Investigators randomized around 300 patients to receive one of two doses of larsucosterol, an epigenetic modulator, or placebo. Durect had originally set out to show whether larsucosterol improved the 90-day mortality rate, before switching last year to a composite primary endpoint covering 90-day mortality and liver transplantation. Nothing good came from the change.
“We had some input from some thought leaders, and we made an adjustment midstream, changed horses in the middle of a stream, which one should never do,” Durect CEO James Brown said on a conference call with investors to discuss the data.
“We learnt the hard way here, unfortunately,” Brown added. “But it doesn’t change … the outcome. The outcome here is we have really good mortality data.”
Neither dose of larsucosterol met the primary endpoint, with the proportions of patients who were alive and transplant-free at 90 days ranging from 71.6% in the placebo group to 78.8% in the low-dose arm. Durect pinned the failure on the transplant rates and data generated outside the U.S.

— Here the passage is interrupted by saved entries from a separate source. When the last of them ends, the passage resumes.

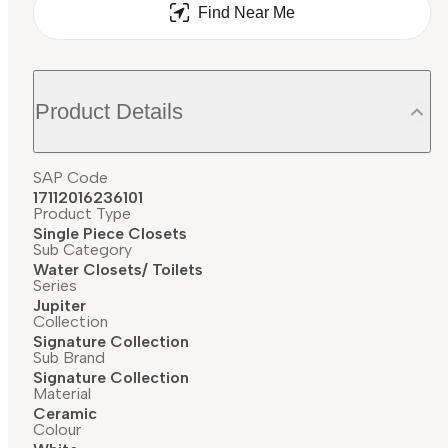
Find Near Me
Product Details
SAP Code
17112016236101
Product Type
Single Piece Closets
Sub Category
Water Closets/ Toilets
Series
Jupiter
Collection
Signature Collection
Sub Brand
Signature Collection
Material
Ceramic
Colour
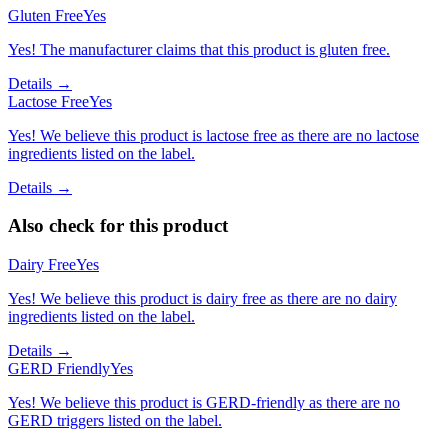
Gluten Free
Yes
Yes! The manufacturer claims that this product is gluten free.
Details →
Lactose Free
Yes
Yes! We believe this product is lactose free as there are no lactose
ingredients listed on the label.
Details →
Also check for this product
Dairy Free
Yes
Yes! We believe this product is dairy free as there are no dairy
ingredients listed on the label.
Details →
GERD Friendly
Yes
Yes! We believe this product is GERD-friendly as there are no
GERD triggers listed on the label.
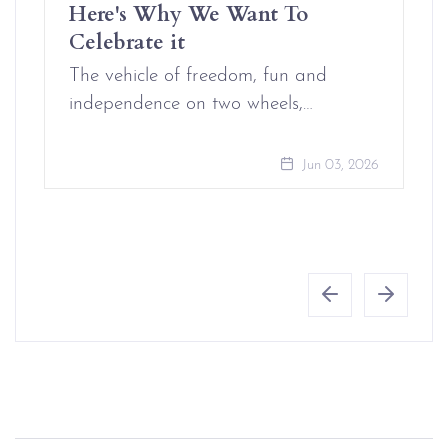
Here's Why We Want To
Celebrate it
The vehicle of freedom, fun and
independence on two wheels,…
Jun 03, 2026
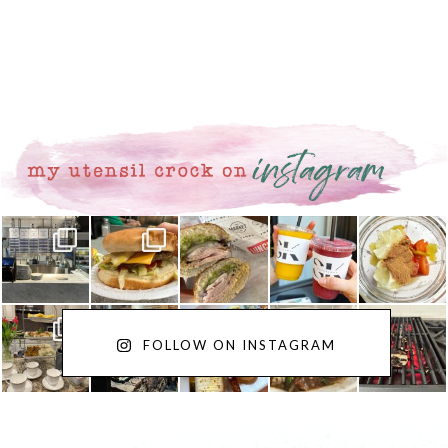
FOLLOW ON INSTAGRAM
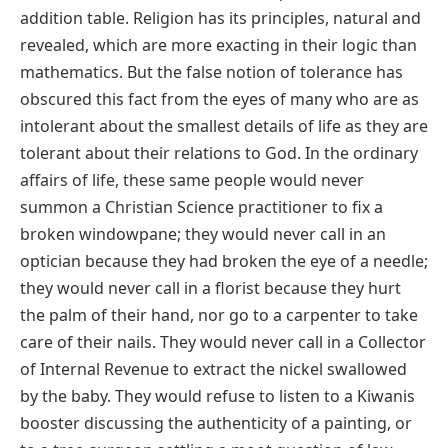
addition table. Religion has its principles, natural and
revealed, which are more exacting in their logic than
mathematics. But the false notion of tolerance has
obscured this fact from the eyes of many who are as
intolerant about the smallest details of life as they are
tolerant about their relations to God. In the ordinary
affairs of life, these same people would never
summon a Christian Science practitioner to fix a
broken windowpane; they would never call in an
optician because they had broken the eye of a needle;
they would never call in a florist because they hurt
the palm of their hand, nor go to a carpenter to take
care of their nails. They would never call in a Collector
of Internal Revenue to extract the nickel swallowed
by the baby. They would refuse to listen to a Kiwanis
booster discussing the authenticity of a painting, or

Narrowing the analysis to 90-day mortality at the U.S. sites, Durect linked the two larsucosterol doses to a relative risk reduction of 57% and 58% versus standard of care. The relative reduction in mortality in the entire study was 40.7% in the low-dose cohort and 34.9% in the high-dose arm, suggesting that the ex-U.S. sites, which enrolled around one-quarter of the patients, dragged on the results.

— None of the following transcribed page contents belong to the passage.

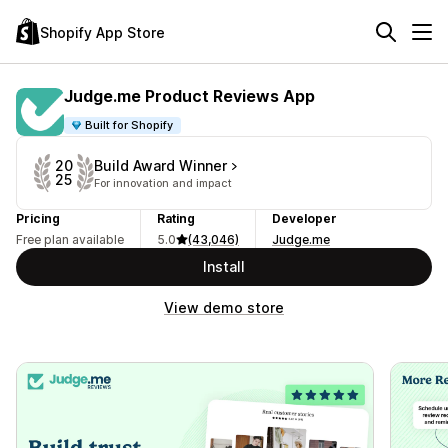
Shopify App Store
Judge.me Product Reviews App
Built for Shopify
Build Award Winner
20
25
For innovation and impact
Pricing
Rating
Developer
Free plan available
5.0
(43,046)
Judge.me
Install
View demo store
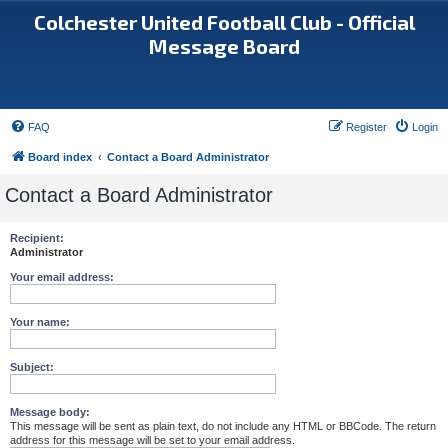
Colchester United Football Club - Official
Message Board
FAQ
Register
Login
Board index
Contact a Board Administrator
Contact a Board Administrator
Recipient:
Administrator
Your email address:
Your name:
Subject:
Message body:
This message will be sent as plain text, do not include any HTML or BBCode. The return
address for this message will be set to your email address.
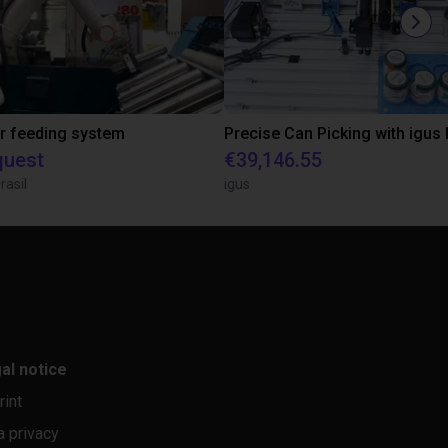
r feeding system
quest
€39,146.55
rasil
igus
al notice
rint
a privacy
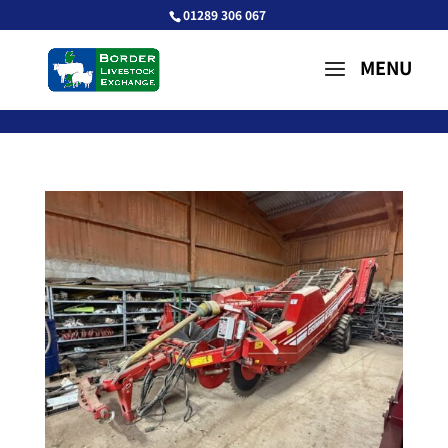
01289 306 067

“We don’t know for sure exactly what happened outside the United States. It could be just random bad luck, it could be something more than that,” Brown said. “We know some characteristics are slightly different—these patients had a higher level of cirrhosis, they were older, things like that. Is it enough to make a difference? We don’t know.”
Durect is trying to figure out what happened while preparing to meet with the FDA in the first quarter of next year to discuss the results and the design of a planned phase 3 trial. The biotech plans to use 90-day mortality as the primary endpoint and may enroll all of the phase 3 patients in the U.S.
Shares in Durect fell 62% to below $1 in premarket trading.